Has Kazakhstan, the oil- and uranium-rich former Soviet bloc nation that borders both the Caspian and Aral Seas, emerged from the shadows of satiric infamy to become one of the great growth engines of the world? Does this ninth-largest nation on the planet have what it takes to move into first-world status and exceed the United States in terms of economic expansion?
The world is of two minds about this country that was once savaged in the film Borat as a backwards hellhole. According to a fawning National Geographic article published just this month, Kazakhstan’s new capital of Astana is “brash and grandiose—and wildly attractive to young strivers seeking success.” In other words, it’s a “shining city on the hill” as envisioned by Ronald Reagan. On the other hand, the current issue of The Economist sees trouble in paradise, with oil worker strikes and unexplained riots pockmarking the country.
Astana is truly a site to behold, with modern architecture and a cosmopolitan lifestyle that is attracting upwardly mobile and well-educated young people. Its creation was the driving obsession of the nation’s 71-year-old President and virtual dictator Nursultan Nazarbayev. For all of his benign leadership, he remains a strongman with a vision for his nation. And that vision does not include democratic reforms.
There can be little doubt about Kazakhstan’s potential. In addition to its rich oil and uranium resources, it has abundant farmland and direct access to major seaports. According to The Economist:
“Growth has averaged 8% a year for the past decade, a far better performance than any of the other ex-Soviet Central Asian economies. Average income per person is now over $11,000 a year, twice as much as Turkmenistan and six times more than Uzbekistan, which, with 28m people, is the region’s most populous country. It puts Kazakhstan nicely among the ranks of middle-income nations.”
The new capital city has an Oz-like aura, with futuristic buildings and vast, attractive plazas. There is a sense of optimism among its residence that has tamped down skepticism about the city’s remote location.

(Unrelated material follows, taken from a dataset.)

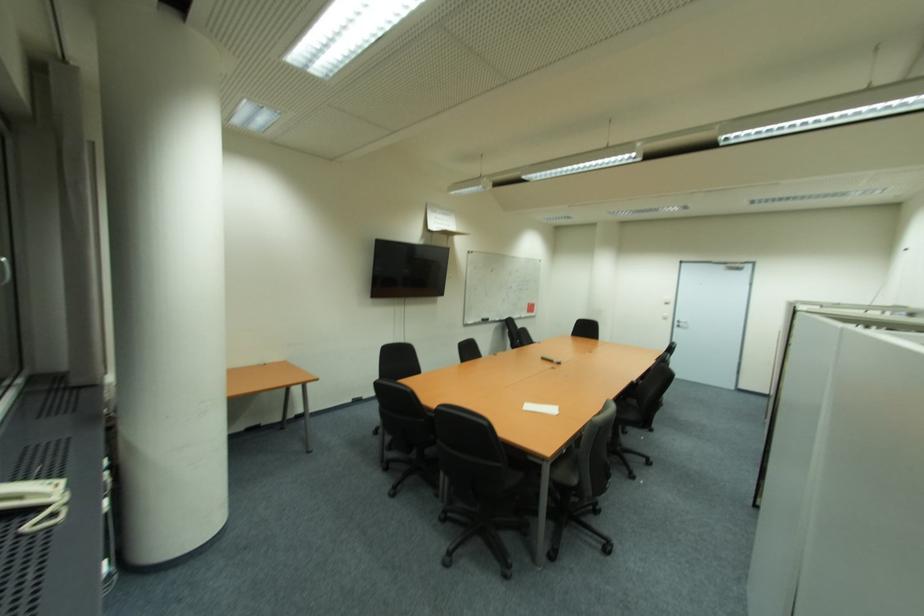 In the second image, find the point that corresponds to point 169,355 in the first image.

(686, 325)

“Never mind that the previous capital, Almaty, is a temperate, pleasant city that few save the president wanted to leave,” National Geographic wrote in its special issue on Kazakhstan. “In late 1997 the government officially relocated to frigid, windswept Aqmola, 600 miles to the north, on the treeless steppe of Central Asia. The town was subsequently rechristened Astana—the Kazakh word for ‘capital’—a change that is commemorated every July 6 on Astana Day, which coincides with Nazarbayev’s birthday.”

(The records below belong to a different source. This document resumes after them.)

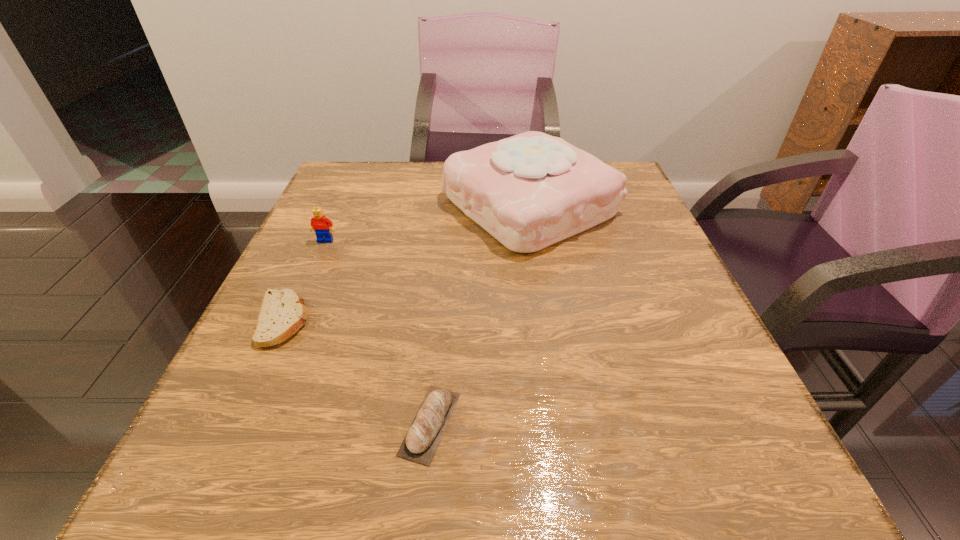 This screenshot has width=960, height=540. I want to click on free space at the near left corner, so click(x=242, y=484).

Find the location of `vacant space at the near right corner of the desktop`. vacant space at the near right corner of the desktop is located at coordinates (668, 481).

The height and width of the screenshot is (540, 960). In order to click on vacant space that is in between the left pita bread and the Lego in this screenshot , I will do `click(304, 281)`.

Where is `blank region between the second shortest object and the second tallest object`? The image size is (960, 540). blank region between the second shortest object and the second tallest object is located at coordinates [x=378, y=332].

The image size is (960, 540). I want to click on vacant area that lies between the farther pita bread and the taller pita bread, so click(x=356, y=372).

Locate an element on the screen. Image resolution: width=960 pixels, height=540 pixels. vacant area that lies between the nearer pita bread and the tallest object is located at coordinates (480, 314).

Image resolution: width=960 pixels, height=540 pixels. I want to click on empty space that is in between the third shortest object and the cake, so click(427, 223).

The width and height of the screenshot is (960, 540). Identify the location of empty space between the Lego and the nearer pita bread. (378, 332).

Where is `vacant space that is in between the cake and the shorter pita bread`? The width and height of the screenshot is (960, 540). vacant space that is in between the cake and the shorter pita bread is located at coordinates (406, 262).

At what (x,y) coordinates should I click in order to perform the action: click on unoccupied area between the farther pita bread and the Lego. Please return your answer as a coordinate pair (x, y). Looking at the image, I should click on (304, 281).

But that self-same visionary also has a reputation for corruption and human rights violations. Despite his apparent popularity as a leader, elections appear to be rigged, and the president has placed family members in key governmental positions. Ironically, reports The Economist:
“election-rigging Kazakhstan’s triumph last year was to chair the Organisation for Security and Economic Co-operation, which is dedicated to free votes and democracy….”
And because much of Kazakhstan’s success is through the will of its charismatic president, there is grave concern about succession – a subject that The Economist notes, “may not be raised in public.” There are rumors that Nazarbayev is ill and being treated for prostate cancer in Germany. That makes the upcoming Parliamentary elections an urgent matter, and possibly the cause for recent unrest, as members of the opposition believe the outcome is a foregone conclusion.
Meanwhile, the educated young people of Astana are filling high-level government positions and enjoying their lattes at the new capital’s cafes. It’s almost as if there are two (or more) Kazakhstans. Which will emerge over the long haul, and whether new leadership can sustain the arc of growth currently washing over the nation, remain to be seen.